Во сне они вновь мешались с черными. Причудливыми фигурками в играх смертных – воинами, одетыми в белые и черные гиматии – усеяли серые скалы.

Белые крылья, черные крылья…

Белые убрались с пути, сложены и прижаты к спине, подрагивают в такт каждого шага, с мнимой скорбью: «А я теперь наказанный!»

Черные крылья прозвенели через полгода, в разгар весны.

* * *

Весенние дни с зимними играли взапуски. Перебрасывались погодой туда-сюда. Менялись – инеем, легкими серебристыми дождями, острым запахом свежести, первыми листьями. Деметра была рассеянна, или Персефона устала, – но на поверхности ростки травы серебрились по утрам от заморозков. Лужи позванивали льдинками, а женщины были холодны, как губы Таната – если верить взглядам молодых теней.

Подземный мир проводил Владычицу и нахохлился старым филином. Первый месяц сидел, не ухал, хмуро ворочался во мраке. Второй месяц (новый выводок щенят у волков Гекаты – и то прошел незамеченным) дремал, вяло посматривая огненно-черные сны.

На третий месяц мир оживился, налившись предвкушением. По миру прокатились вести с поверхности. Заглушили даже то, как Гипнос исполнял свои обязанности.

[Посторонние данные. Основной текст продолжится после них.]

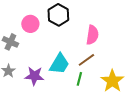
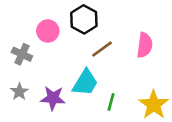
pink semicircle: (92, 35) -> (145, 45), moved
brown line: (86, 60) -> (102, 49), moved

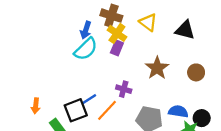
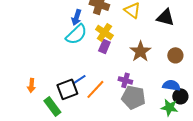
yellow cross: (117, 33) -> (104, 32), moved
purple rectangle: (117, 48) -> (104, 46), moved
purple cross: (124, 89) -> (125, 80), moved
blue semicircle: (178, 111) -> (171, 85), moved

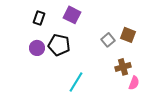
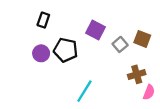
purple square: (72, 15) -> (96, 30), moved

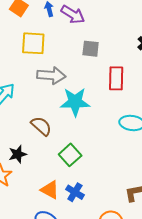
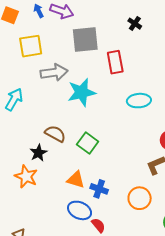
gray square: (91, 49) -> (85, 40), size x1.6
brown semicircle: (41, 126) -> (55, 134), moved
blue cross: (75, 192) -> (99, 189), moved

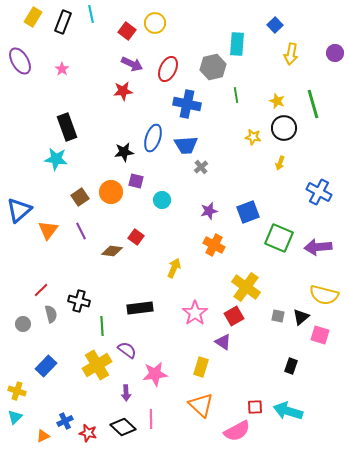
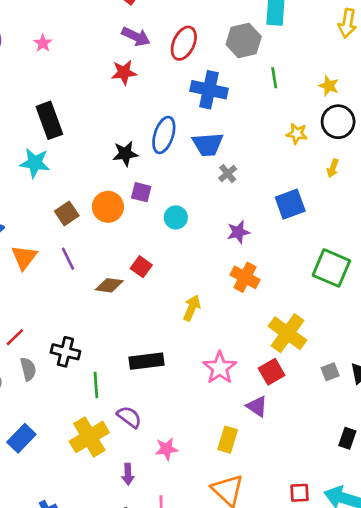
blue square: (248, 212) -> (290, 204), moved
gray square: (278, 316) -> (330, 372), turned -32
pink star: (155, 374) -> (166, 449), size x0.7

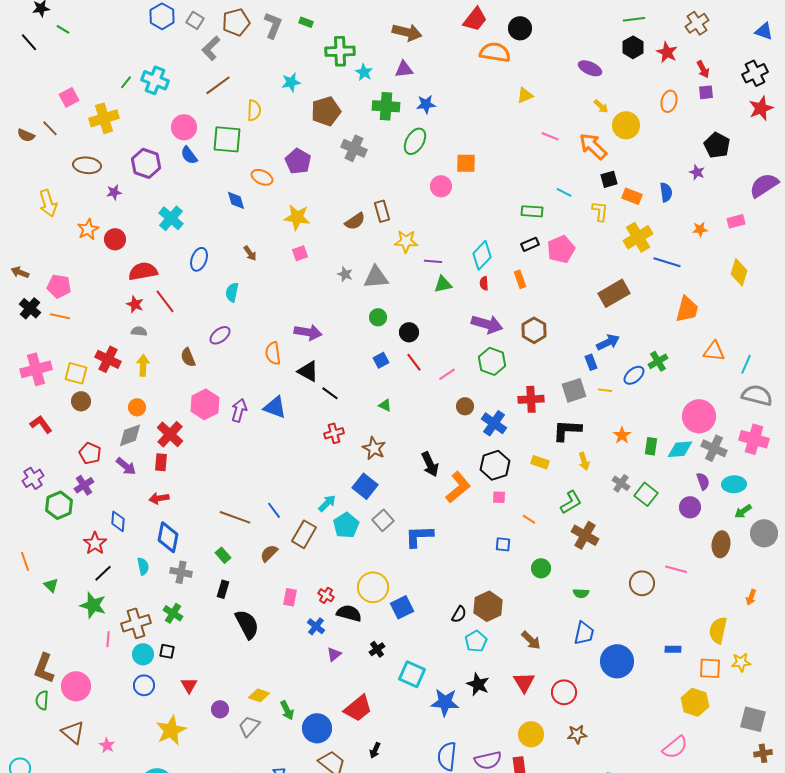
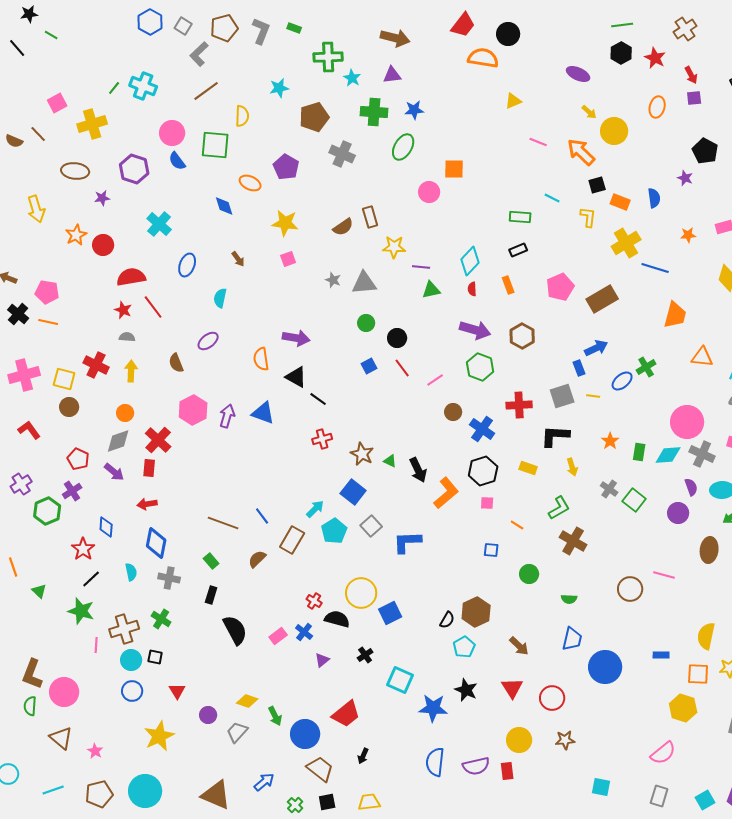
pink pentagon: (561, 249) -> (560, 287), moved
green triangle: (385, 405) -> (390, 461), moved
pink rectangle: (290, 597) -> (278, 636), moved, turned 42

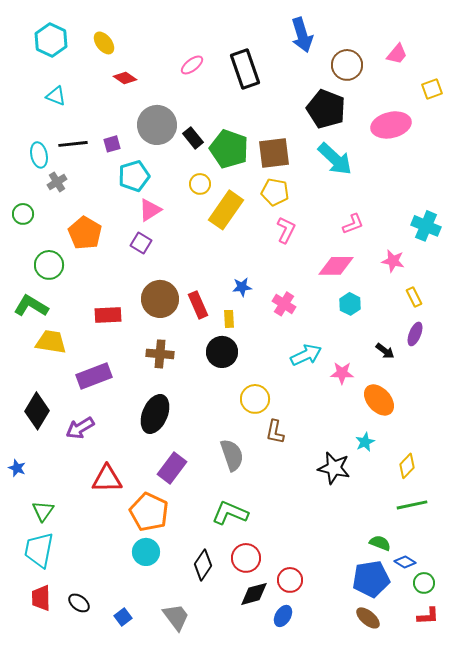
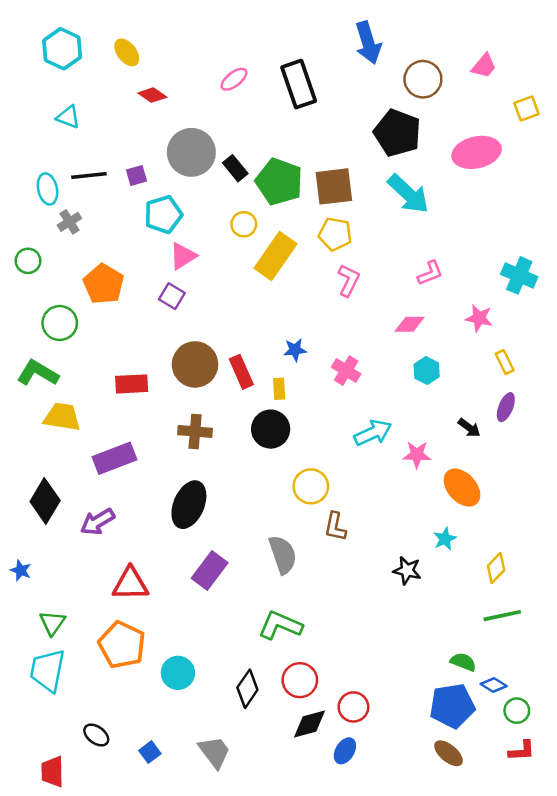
pink diamond: (336, 266) -> (410, 324), size x0.7
black star: (334, 468) -> (407, 570), size x0.7
orange pentagon: (149, 512) -> (122, 645), moved
red trapezoid: (41, 598) -> (52, 772), moved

Белокрылый исполнял на славу. Каждый вечер он с трагической миной покидал подземный мир на своих двоих – ногах, не крыльях. Каждый вечер неизменно выдумывал новое: то пытался запрячь в колесницу своих сыновей, то стенал перед Танатом: «Чернокрыл, ты брат или кто?! Подбрось!», то старался напроситься на одну колесницу с матерью. Если напроситься не получалось – начинал стенать еще более громко («О, как я наказан! О, суровость Владыки! О, мои крылья! О, будет ли предел моим мукам?!»). Потом совал свою чашку Морфею или еще кому-нибудь из сыновей, нырял в сень ближайшего раскидистого дерева и наглейшим образом предавался безделью.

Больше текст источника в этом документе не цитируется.